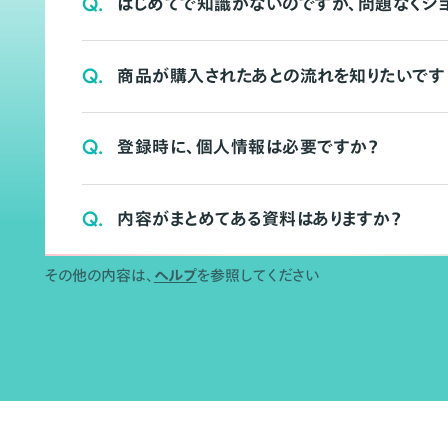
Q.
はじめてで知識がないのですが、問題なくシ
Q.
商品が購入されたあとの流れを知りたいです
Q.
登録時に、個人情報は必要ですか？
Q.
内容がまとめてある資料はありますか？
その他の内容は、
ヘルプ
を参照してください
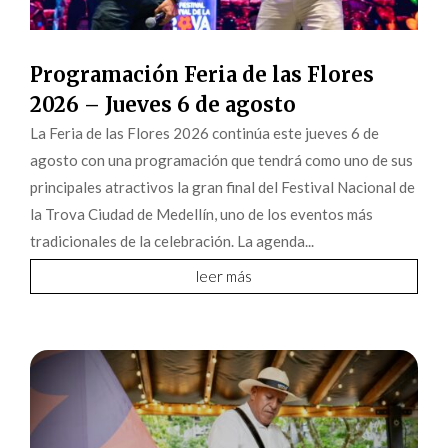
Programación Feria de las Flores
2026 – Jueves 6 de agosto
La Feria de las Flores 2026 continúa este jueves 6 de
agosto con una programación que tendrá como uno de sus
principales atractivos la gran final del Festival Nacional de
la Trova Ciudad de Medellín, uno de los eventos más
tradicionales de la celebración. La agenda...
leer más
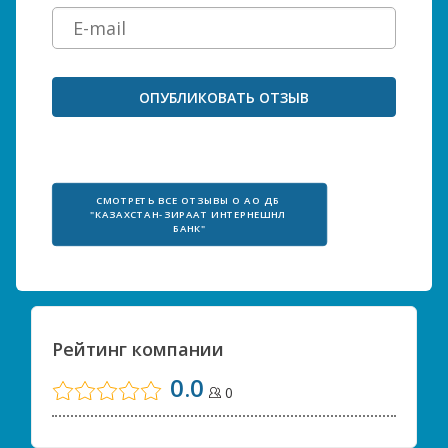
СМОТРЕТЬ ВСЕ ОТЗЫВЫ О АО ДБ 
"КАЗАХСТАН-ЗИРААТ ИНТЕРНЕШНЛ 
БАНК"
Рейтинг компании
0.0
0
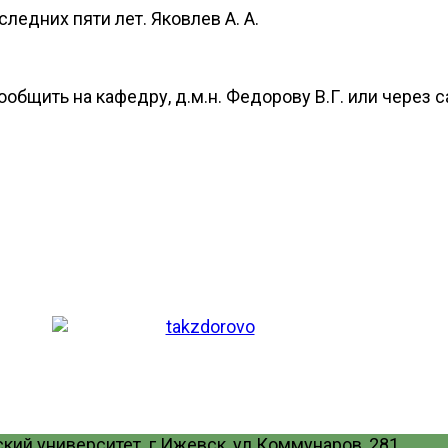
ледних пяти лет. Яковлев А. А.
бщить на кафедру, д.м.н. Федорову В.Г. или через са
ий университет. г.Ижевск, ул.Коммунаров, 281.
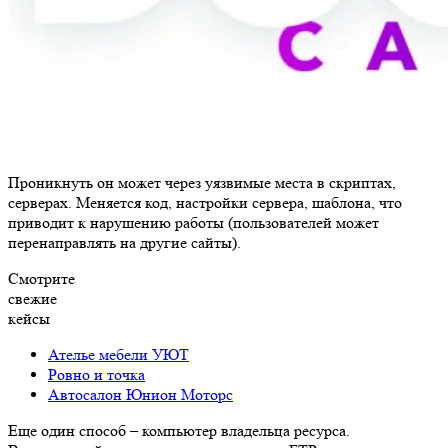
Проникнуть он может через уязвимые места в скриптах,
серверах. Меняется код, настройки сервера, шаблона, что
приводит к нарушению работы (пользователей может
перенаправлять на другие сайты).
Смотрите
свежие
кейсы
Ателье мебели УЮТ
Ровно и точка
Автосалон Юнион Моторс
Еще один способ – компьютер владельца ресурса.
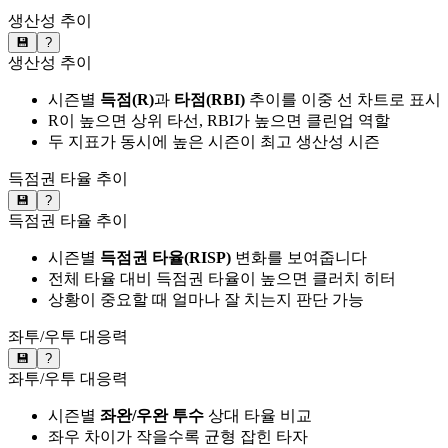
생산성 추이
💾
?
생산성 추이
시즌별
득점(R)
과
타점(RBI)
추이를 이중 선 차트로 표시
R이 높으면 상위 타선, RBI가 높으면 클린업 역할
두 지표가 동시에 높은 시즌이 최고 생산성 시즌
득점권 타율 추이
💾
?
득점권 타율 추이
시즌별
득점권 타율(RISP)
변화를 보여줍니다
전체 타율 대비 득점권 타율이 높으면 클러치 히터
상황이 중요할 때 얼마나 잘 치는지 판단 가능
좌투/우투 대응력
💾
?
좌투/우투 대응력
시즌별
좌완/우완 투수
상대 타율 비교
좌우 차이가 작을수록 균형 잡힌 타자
────────────────
**WORK REQUIRED**.
Only lines that contain the string "может" count; pick each one out of the records and copy it.

**ANSWER TO THE EXERCISE**.
Проникнуть он может через уязвимые места в скриптах,
приводит к нарушению работы (пользователей может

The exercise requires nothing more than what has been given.